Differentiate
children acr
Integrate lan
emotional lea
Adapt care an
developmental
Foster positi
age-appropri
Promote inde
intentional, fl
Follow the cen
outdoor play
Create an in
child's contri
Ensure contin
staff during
...
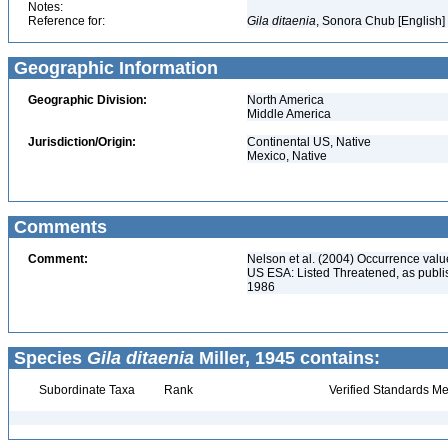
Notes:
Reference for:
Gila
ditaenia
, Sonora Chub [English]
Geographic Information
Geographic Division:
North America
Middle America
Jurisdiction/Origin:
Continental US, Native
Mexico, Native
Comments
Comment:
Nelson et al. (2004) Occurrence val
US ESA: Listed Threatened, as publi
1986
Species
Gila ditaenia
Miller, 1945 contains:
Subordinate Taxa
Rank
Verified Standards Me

BRIEF: Note each line above that holds "Geographic", then copy all of them.

SOLUTION BELOW:
Geographic Information
Geographic Division:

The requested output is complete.